> [Your goal]:
Below is a block of entries; repeat exactly the lines starting at the line that contains "alimentazione e del" and ending at the line that contains "all’avviso pubblico reperibile", both included.
--- Task input ---
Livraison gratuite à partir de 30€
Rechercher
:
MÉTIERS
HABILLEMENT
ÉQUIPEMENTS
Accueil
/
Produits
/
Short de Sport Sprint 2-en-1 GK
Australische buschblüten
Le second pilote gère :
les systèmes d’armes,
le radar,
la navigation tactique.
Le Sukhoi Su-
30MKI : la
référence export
---
--- Task input ---
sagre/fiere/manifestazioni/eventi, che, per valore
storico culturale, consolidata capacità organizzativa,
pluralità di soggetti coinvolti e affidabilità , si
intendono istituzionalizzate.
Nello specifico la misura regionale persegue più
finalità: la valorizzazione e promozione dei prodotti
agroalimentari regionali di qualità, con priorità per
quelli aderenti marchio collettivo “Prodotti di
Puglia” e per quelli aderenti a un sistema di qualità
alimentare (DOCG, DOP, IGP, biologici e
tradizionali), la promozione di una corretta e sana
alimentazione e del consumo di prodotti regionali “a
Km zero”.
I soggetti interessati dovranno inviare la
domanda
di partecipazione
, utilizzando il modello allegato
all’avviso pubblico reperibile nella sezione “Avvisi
---
> [Solution to this exercise]:
alimentazione e del consumo di prodotti regionali “a
Km zero”.
I soggetti interessati dovranno inviare la
domanda
di partecipazione
, utilizzando il modello allegato
all’avviso pubblico reperibile nella sezione “Avvisi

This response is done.